Each record, word for word and stripped of pictures, is what the answer should contain.

## Source data
_____

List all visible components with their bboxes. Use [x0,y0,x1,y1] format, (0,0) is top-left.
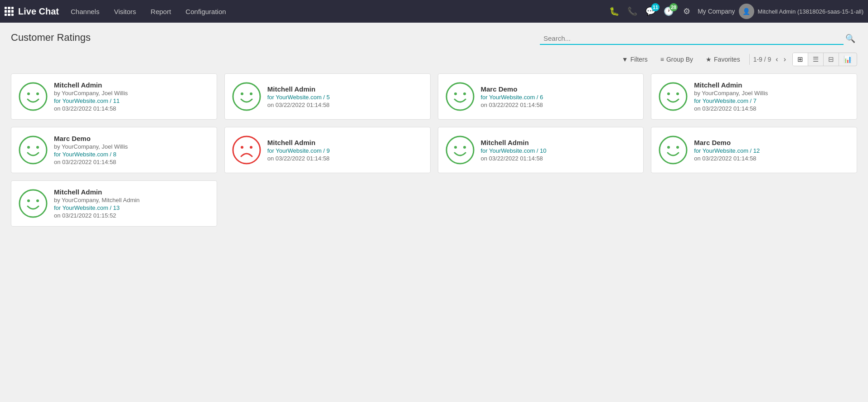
svg-point-10 [667,92,670,95]
page-title: Customer Ratings [11,32,91,44]
search-button[interactable]: 🔍 [844,32,857,45]
card-on: on 03/22/2022 01:14:58 [267,155,423,162]
kanban-card[interactable]: Mitchell Adminby YourCompany, Joel Willi… [11,73,217,120]
svg-point-9 [659,83,687,110]
card-by: by YourCompany, Joel Willis [54,90,209,97]
card-for[interactable]: for YourWebsite.com / 10 [481,147,636,154]
groupby-icon: ≡ [660,56,664,63]
svg-point-12 [19,136,47,164]
svg-point-14 [36,146,39,149]
chart-view-button[interactable]: 📊 [839,53,857,66]
card-on: on 03/22/2022 01:14:58 [267,102,423,108]
svg-point-7 [454,92,457,95]
filter-icon: ▼ [622,56,628,63]
topbar: Live Chat Channels Visitors Report Confi… [0,0,868,23]
kanban-view-button[interactable]: ⊞ [793,53,808,66]
happy-smiley-icon [446,136,475,165]
kanban-card[interactable]: Mitchell Adminfor YourWebsite.com / 5on … [224,73,431,120]
card-info: Marc Demofor YourWebsite.com / 6on 03/22… [481,85,636,108]
card-for[interactable]: for YourWebsite.com / 7 [694,97,849,104]
card-by: by YourCompany, Joel Willis [54,143,209,150]
card-info: Marc Demofor YourWebsite.com / 12on 03/2… [694,139,849,162]
kanban-card[interactable]: Marc Demofor YourWebsite.com / 6on 03/22… [438,73,644,120]
svg-point-5 [250,92,252,95]
phone-icon[interactable]: 📞 [625,4,640,19]
filters-button[interactable]: ▼ Filters [616,53,653,66]
card-for[interactable]: for YourWebsite.com / 11 [54,97,209,104]
refresh-badge: 28 [669,3,678,11]
nav-configuration[interactable]: Configuration [178,0,233,23]
settings-icon[interactable]: ⚙ [679,4,694,19]
kanban-card[interactable]: Mitchell Adminfor YourWebsite.com / 10on… [438,127,644,173]
pagination-info: 1-9 / 9 [753,56,771,63]
card-by: by YourCompany, Joel Willis [694,90,849,97]
card-on: on 03/22/2022 01:14:58 [694,105,849,112]
card-on: on 03/22/2022 01:14:58 [54,105,209,112]
kanban-card[interactable]: Mitchell Adminby YourCompany, Joel Willi… [651,73,857,120]
svg-point-20 [463,146,466,149]
nav-report[interactable]: Report [143,0,178,23]
card-on: on 03/21/2022 01:15:52 [54,212,209,219]
svg-point-24 [19,190,47,217]
kanban-card[interactable]: Marc Demoby YourCompany, Joel Willisfor … [11,127,217,173]
kanban-card[interactable]: Marc Demofor YourWebsite.com / 12on 03/2… [651,127,857,173]
page-header: Customer Ratings 🔍 [11,32,857,45]
card-by: by YourCompany, Mitchell Admin [54,197,209,203]
card-name: Marc Demo [54,135,209,142]
card-name: Mitchell Admin [694,81,849,89]
chat-icon-btn[interactable]: 💬 11 [643,4,658,19]
star-icon: ★ [706,56,712,63]
card-for[interactable]: for YourWebsite.com / 9 [267,147,423,154]
happy-smiley-icon [19,189,48,218]
prev-page-button[interactable]: ‹ [773,53,781,65]
company-selector[interactable]: My Company [698,8,735,15]
svg-point-4 [241,92,243,95]
card-info: Mitchell Adminfor YourWebsite.com / 5on … [267,85,423,108]
user-menu[interactable]: 👤 Mitchell Admin (13818026-saas-15-1-all… [739,4,863,19]
svg-point-3 [233,83,260,110]
svg-point-13 [27,146,30,149]
card-for[interactable]: for YourWebsite.com / 13 [54,204,209,211]
debug-icon[interactable]: 🐛 [607,4,621,19]
svg-point-22 [667,146,670,149]
toolbar-separator [749,54,750,65]
card-info: Mitchell Adminfor YourWebsite.com / 9on … [267,139,423,162]
favorites-button[interactable]: ★ Favorites [700,53,746,66]
happy-smiley-icon [19,82,48,111]
svg-point-21 [659,136,687,164]
main-nav: Channels Visitors Report Configuration [63,0,607,23]
svg-point-1 [27,92,30,95]
kanban-card[interactable]: Mitchell Adminby YourCompany, Mitchell A… [11,180,217,227]
card-for[interactable]: for YourWebsite.com / 6 [481,94,636,101]
svg-point-16 [241,146,243,149]
happy-smiley-icon [446,82,475,111]
next-page-button[interactable]: › [781,53,789,65]
card-for[interactable]: for YourWebsite.com / 12 [694,147,849,154]
nav-visitors[interactable]: Visitors [107,0,143,23]
sad-smiley-icon [232,136,261,165]
grid-menu-icon[interactable] [5,7,14,16]
app-logo[interactable]: Live Chat [5,6,59,17]
clock-icon-btn[interactable]: 🕐 28 [661,4,676,19]
nav-channels[interactable]: Channels [63,0,107,23]
search-input[interactable] [540,33,844,45]
chat-badge: 11 [651,3,659,11]
card-name: Mitchell Admin [481,139,636,146]
happy-smiley-icon [659,82,688,111]
group-by-button[interactable]: ≡ Group By [655,53,698,66]
svg-point-6 [446,83,474,110]
toolbar-filter-group: ▼ Filters ≡ Group By ★ Favorites [616,53,746,66]
list-view-button[interactable]: ☰ [808,53,824,66]
svg-point-26 [36,199,39,202]
kanban-card[interactable]: Mitchell Adminfor YourWebsite.com / 9on … [224,127,431,173]
main-content: Customer Ratings 🔍 ▼ Filters ≡ Group By … [0,23,868,236]
happy-smiley-icon [19,136,48,165]
svg-point-25 [27,199,30,202]
kanban-grid: Mitchell Adminby YourCompany, Joel Willi… [11,73,857,227]
card-for[interactable]: for YourWebsite.com / 8 [54,151,209,158]
card-for[interactable]: for YourWebsite.com / 5 [267,94,423,101]
card-name: Mitchell Admin [267,139,423,146]
svg-point-18 [446,136,474,164]
table-view-button[interactable]: ⊟ [824,53,839,66]
avatar: 👤 [739,4,754,19]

_____

## Your solution
List all visible components with their bboxes. Use [x0,y0,x1,y1] format, (0,0) is top-left.
svg-point-10 [667,92,670,95]
page-title: Customer Ratings [11,32,91,44]
search-button[interactable]: 🔍 [844,32,857,45]
card-on: on 03/22/2022 01:14:58 [267,155,423,162]
kanban-card[interactable]: Mitchell Adminby YourCompany, Joel Willi… [11,73,217,120]
svg-point-9 [659,83,687,110]
card-by: by YourCompany, Joel Willis [54,90,209,97]
card-for[interactable]: for YourWebsite.com / 10 [481,147,636,154]
groupby-icon: ≡ [660,56,664,63]
svg-point-12 [19,136,47,164]
svg-point-14 [36,146,39,149]
chart-view-button[interactable]: 📊 [839,53,857,66]
card-on: on 03/22/2022 01:14:58 [267,102,423,108]
svg-point-7 [454,92,457,95]
filter-icon: ▼ [622,56,628,63]
topbar: Live Chat Channels Visitors Report Confi… [0,0,868,23]
kanban-view-button[interactable]: ⊞ [793,53,808,66]
happy-smiley-icon [446,136,475,165]
kanban-card[interactable]: Mitchell Adminfor YourWebsite.com / 5on … [224,73,431,120]
card-info: Marc Demofor YourWebsite.com / 6on 03/22… [481,85,636,108]
card-for[interactable]: for YourWebsite.com / 7 [694,97,849,104]
card-by: by YourCompany, Joel Willis [54,143,209,150]
card-info: Marc Demofor YourWebsite.com / 12on 03/2… [694,139,849,162]
kanban-card[interactable]: Marc Demofor YourWebsite.com / 6on 03/22… [438,73,644,120]
svg-point-5 [250,92,252,95]
phone-icon[interactable]: 📞 [625,4,640,19]
filters-button[interactable]: ▼ Filters [616,53,653,66]
card-for[interactable]: for YourWebsite.com / 11 [54,97,209,104]
refresh-badge: 28 [669,3,678,11]
nav-configuration[interactable]: Configuration [178,0,233,23]
settings-icon[interactable]: ⚙ [679,4,694,19]
kanban-card[interactable]: Mitchell Adminfor YourWebsite.com / 10on… [438,127,644,173]
pagination-info: 1-9 / 9 [753,56,771,63]
card-by: by YourCompany, Joel Willis [694,90,849,97]
card-on: on 03/22/2022 01:14:58 [694,105,849,112]
card-on: on 03/22/2022 01:14:58 [54,105,209,112]
kanban-card[interactable]: Mitchell Adminby YourCompany, Joel Willi… [651,73,857,120]
svg-point-20 [463,146,466,149]
nav-report[interactable]: Report [143,0,178,23]
card-on: on 03/21/2022 01:15:52 [54,212,209,219]
svg-point-24 [19,190,47,217]
kanban-card[interactable]: Marc Demoby YourCompany, Joel Willisfor … [11,127,217,173]
kanban-card[interactable]: Marc Demofor YourWebsite.com / 12on 03/2… [651,127,857,173]
page-header: Customer Ratings 🔍 [11,32,857,45]
card-by: by YourCompany, Mitchell Admin [54,197,209,203]
card-name: Marc Demo [54,135,209,142]
card-name: Mitchell Admin [694,81,849,89]
chat-icon-btn[interactable]: 💬 11 [643,4,658,19]
star-icon: ★ [706,56,712,63]
card-for[interactable]: for YourWebsite.com / 9 [267,147,423,154]
happy-smiley-icon [19,189,48,218]
prev-page-button[interactable]: ‹ [773,53,781,65]
company-selector[interactable]: My Company [698,8,735,15]
svg-point-4 [241,92,243,95]
card-info: Mitchell Adminfor YourWebsite.com / 5on … [267,85,423,108]
user-menu[interactable]: 👤 Mitchell Admin (13818026-saas-15-1-all… [739,4,863,19]
svg-point-3 [233,83,260,110]
svg-point-13 [27,146,30,149]
card-for[interactable]: for YourWebsite.com / 13 [54,204,209,211]
debug-icon[interactable]: 🐛 [607,4,621,19]
svg-point-22 [667,146,670,149]
toolbar-separator [749,54,750,65]
card-info: Mitchell Adminfor YourWebsite.com / 9on … [267,139,423,162]
favorites-button[interactable]: ★ Favorites [700,53,746,66]
happy-smiley-icon [19,82,48,111]
svg-point-21 [659,136,687,164]
main-nav: Channels Visitors Report Configuration [63,0,607,23]
svg-point-1 [27,92,30,95]
kanban-card[interactable]: Mitchell Adminby YourCompany, Mitchell A… [11,180,217,227]
card-for[interactable]: for YourWebsite.com / 6 [481,94,636,101]
svg-point-16 [241,146,243,149]
happy-smiley-icon [446,82,475,111]
next-page-button[interactable]: › [781,53,789,65]
card-for[interactable]: for YourWebsite.com / 12 [694,147,849,154]
nav-visitors[interactable]: Visitors [107,0,143,23]
sad-smiley-icon [232,136,261,165]
grid-menu-icon[interactable] [5,7,14,16]
app-logo[interactable]: Live Chat [5,6,59,17]
clock-icon-btn[interactable]: 🕐 28 [661,4,676,19]
nav-channels[interactable]: Channels [63,0,107,23]
search-input[interactable] [540,33,844,45]
chat-badge: 11 [651,3,659,11]
card-name: Mitchell Admin [481,139,636,146]
happy-smiley-icon [659,82,688,111]
group-by-button[interactable]: ≡ Group By [655,53,698,66]
svg-point-6 [446,83,474,110]
toolbar-filter-group: ▼ Filters ≡ Group By ★ Favorites [616,53,746,66]
list-view-button[interactable]: ☰ [808,53,824,66]
svg-point-26 [36,199,39,202]
kanban-card[interactable]: Mitchell Adminfor YourWebsite.com / 9on … [224,127,431,173]
main-content: Customer Ratings 🔍 ▼ Filters ≡ Group By … [0,23,868,236]
happy-smiley-icon [19,136,48,165]
svg-point-25 [27,199,30,202]
kanban-grid: Mitchell Adminby YourCompany, Joel Willi… [11,73,857,227]
card-for[interactable]: for YourWebsite.com / 8 [54,151,209,158]
card-for[interactable]: for YourWebsite.com / 5 [267,94,423,101]
card-name: Mitchell Admin [267,139,423,146]
svg-point-18 [446,136,474,164]
table-view-button[interactable]: ⊟ [824,53,839,66]
avatar: 👤 [739,4,754,19]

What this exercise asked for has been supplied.